(Dataset excerpts)
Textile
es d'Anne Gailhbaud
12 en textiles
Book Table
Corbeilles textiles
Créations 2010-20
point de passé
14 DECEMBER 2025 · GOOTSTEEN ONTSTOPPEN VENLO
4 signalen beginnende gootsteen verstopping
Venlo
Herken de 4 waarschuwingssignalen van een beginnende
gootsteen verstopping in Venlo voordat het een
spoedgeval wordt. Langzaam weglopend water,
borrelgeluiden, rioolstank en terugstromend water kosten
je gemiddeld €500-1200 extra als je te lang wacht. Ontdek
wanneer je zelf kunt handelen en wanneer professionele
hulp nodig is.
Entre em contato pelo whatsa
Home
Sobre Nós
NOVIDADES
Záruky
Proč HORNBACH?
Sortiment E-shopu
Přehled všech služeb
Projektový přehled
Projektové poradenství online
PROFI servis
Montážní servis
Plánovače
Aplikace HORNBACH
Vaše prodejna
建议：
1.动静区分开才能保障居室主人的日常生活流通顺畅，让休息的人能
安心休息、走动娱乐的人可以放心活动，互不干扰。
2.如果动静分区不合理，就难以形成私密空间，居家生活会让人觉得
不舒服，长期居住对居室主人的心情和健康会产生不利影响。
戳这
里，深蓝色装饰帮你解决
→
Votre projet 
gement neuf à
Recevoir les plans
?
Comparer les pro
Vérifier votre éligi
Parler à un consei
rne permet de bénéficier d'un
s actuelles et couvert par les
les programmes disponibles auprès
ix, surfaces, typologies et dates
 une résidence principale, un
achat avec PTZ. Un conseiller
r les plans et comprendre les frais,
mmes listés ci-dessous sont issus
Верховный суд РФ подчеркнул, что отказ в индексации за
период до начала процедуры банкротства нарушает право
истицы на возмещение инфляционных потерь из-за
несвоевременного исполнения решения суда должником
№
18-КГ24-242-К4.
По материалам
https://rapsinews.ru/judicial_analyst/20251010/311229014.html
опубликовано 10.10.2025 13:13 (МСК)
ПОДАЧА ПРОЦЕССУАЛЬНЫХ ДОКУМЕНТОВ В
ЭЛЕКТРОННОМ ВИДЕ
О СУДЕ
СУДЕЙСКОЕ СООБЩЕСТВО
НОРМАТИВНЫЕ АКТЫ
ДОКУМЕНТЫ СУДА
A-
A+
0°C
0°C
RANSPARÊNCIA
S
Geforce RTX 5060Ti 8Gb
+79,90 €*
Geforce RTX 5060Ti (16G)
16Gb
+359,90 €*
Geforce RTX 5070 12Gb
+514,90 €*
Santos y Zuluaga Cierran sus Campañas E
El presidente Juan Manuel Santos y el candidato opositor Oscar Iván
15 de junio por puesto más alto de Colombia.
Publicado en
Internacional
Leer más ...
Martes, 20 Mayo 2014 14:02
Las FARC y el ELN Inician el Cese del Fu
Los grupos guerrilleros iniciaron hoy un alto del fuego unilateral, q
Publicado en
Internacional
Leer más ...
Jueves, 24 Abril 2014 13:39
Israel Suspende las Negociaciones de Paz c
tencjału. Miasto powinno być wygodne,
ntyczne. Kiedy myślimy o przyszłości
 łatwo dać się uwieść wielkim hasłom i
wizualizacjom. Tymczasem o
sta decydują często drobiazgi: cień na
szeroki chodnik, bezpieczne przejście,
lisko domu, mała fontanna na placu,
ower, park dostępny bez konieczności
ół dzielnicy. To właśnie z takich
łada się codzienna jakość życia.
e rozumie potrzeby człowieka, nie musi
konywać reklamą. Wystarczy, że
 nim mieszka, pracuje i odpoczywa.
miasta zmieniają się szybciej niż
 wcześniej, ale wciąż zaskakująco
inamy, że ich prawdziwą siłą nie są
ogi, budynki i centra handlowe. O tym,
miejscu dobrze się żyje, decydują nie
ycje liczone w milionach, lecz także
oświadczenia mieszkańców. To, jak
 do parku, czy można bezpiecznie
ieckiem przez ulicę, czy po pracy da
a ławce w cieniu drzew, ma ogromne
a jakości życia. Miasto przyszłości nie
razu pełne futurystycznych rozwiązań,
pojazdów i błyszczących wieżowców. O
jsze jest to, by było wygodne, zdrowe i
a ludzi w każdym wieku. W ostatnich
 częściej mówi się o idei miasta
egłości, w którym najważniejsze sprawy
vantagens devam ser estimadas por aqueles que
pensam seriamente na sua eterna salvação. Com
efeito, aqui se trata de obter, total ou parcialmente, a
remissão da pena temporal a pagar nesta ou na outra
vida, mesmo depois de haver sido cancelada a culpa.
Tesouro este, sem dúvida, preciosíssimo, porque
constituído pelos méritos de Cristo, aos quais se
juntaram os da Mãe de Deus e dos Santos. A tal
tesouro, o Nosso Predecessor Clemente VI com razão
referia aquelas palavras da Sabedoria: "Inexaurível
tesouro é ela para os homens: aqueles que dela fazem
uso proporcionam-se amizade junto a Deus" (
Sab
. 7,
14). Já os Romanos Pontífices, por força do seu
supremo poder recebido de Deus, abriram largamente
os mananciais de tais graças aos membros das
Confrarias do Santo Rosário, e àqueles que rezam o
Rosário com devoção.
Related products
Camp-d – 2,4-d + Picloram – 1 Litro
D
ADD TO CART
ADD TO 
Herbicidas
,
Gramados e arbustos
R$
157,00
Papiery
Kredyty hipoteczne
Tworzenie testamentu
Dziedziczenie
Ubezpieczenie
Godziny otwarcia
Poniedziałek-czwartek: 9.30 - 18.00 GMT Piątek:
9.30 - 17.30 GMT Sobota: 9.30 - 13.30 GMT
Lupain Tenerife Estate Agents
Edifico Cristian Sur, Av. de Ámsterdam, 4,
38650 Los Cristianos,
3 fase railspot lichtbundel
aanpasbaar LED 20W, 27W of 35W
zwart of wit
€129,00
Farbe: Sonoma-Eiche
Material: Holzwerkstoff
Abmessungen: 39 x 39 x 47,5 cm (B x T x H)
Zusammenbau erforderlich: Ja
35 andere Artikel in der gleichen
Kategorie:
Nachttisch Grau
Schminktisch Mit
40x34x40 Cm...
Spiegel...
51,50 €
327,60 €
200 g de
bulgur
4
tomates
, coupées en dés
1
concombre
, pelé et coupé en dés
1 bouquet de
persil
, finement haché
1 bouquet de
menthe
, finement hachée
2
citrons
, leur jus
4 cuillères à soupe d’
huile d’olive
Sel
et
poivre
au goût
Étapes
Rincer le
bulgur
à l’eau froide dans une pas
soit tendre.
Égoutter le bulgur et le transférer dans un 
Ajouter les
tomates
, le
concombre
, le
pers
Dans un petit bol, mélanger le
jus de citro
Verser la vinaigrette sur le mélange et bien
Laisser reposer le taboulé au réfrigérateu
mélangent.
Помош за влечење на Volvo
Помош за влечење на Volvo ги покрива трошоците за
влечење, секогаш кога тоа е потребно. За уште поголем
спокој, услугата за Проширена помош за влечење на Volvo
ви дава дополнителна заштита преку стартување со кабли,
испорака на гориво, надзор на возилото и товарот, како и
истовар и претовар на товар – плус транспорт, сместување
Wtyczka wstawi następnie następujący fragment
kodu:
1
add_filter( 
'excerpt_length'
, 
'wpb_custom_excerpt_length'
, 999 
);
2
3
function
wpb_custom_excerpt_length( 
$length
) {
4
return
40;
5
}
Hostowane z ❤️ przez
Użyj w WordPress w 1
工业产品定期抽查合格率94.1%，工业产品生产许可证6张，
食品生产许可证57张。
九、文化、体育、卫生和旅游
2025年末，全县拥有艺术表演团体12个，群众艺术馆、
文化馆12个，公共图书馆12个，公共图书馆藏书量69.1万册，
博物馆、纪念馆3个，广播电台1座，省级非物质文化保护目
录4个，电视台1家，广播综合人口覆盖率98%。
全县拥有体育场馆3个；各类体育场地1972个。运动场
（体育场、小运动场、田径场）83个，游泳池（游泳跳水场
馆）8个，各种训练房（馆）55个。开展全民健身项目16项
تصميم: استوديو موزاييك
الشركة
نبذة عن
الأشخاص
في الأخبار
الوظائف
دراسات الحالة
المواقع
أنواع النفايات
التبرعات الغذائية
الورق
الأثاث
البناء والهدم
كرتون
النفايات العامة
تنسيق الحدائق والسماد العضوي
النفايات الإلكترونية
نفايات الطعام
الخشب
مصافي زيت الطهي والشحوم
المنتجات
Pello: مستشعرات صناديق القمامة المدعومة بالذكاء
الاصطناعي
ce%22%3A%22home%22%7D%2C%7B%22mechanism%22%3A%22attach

== DIRECTIONS ==
The line above containing "rne permet de bénéficier d'un", the line containing "miasta zmieniają się szybciej niż", and every line between them are to be transcribed exactly; no other line is wanted.

== RESULT ==
rne permet de bénéficier d'un
s actuelles et couvert par les
les programmes disponibles auprès
ix, surfaces, typologies et dates
 une résidence principale, un
achat avec PTZ. Un conseiller
r les plans et comprendre les frais,
mmes listés ci-dessous sont issus
Верховный суд РФ подчеркнул, что отказ в индексации за
период до начала процедуры банкротства нарушает право
истицы на возмещение инфляционных потерь из-за
несвоевременного исполнения решения суда должником
№
18-КГ24-242-К4.
По материалам
https://rapsinews.ru/judicial_analyst/20251010/311229014.html
опубликовано 10.10.2025 13:13 (МСК)
ПОДАЧА ПРОЦЕССУАЛЬНЫХ ДОКУМЕНТОВ В
ЭЛЕКТРОННОМ ВИДЕ
О СУДЕ
СУДЕЙСКОЕ СООБЩЕСТВО
НОРМАТИВНЫЕ АКТЫ
ДОКУМЕНТЫ СУДА
A-
A+
0°C
0°C
RANSPARÊNCIA
S
Geforce RTX 5060Ti 8Gb
+79,90 €*
Geforce RTX 5060Ti (16G)
16Gb
+359,90 €*
Geforce RTX 5070 12Gb
+514,90 €*
Santos y Zuluaga Cierran sus Campañas E
El presidente Juan Manuel Santos y el candidato opositor Oscar Iván
15 de junio por puesto más alto de Colombia.
Publicado en
Internacional
Leer más ...
Martes, 20 Mayo 2014 14:02
Las FARC y el ELN Inician el Cese del Fu
Los grupos guerrilleros iniciaron hoy un alto del fuego unilateral, q
Publicado en
Internacional
Leer más ...
Jueves, 24 Abril 2014 13:39
Israel Suspende las Negociaciones de Paz c
tencjału. Miasto powinno być wygodne,
ntyczne. Kiedy myślimy o przyszłości
 łatwo dać się uwieść wielkim hasłom i
wizualizacjom. Tymczasem o
sta decydują często drobiazgi: cień na
szeroki chodnik, bezpieczne przejście,
lisko domu, mała fontanna na placu,
ower, park dostępny bez konieczności
ół dzielnicy. To właśnie z takich
łada się codzienna jakość życia.
e rozumie potrzeby człowieka, nie musi
konywać reklamą. Wystarczy, że
 nim mieszka, pracuje i odpoczywa.
miasta zmieniają się szybciej niż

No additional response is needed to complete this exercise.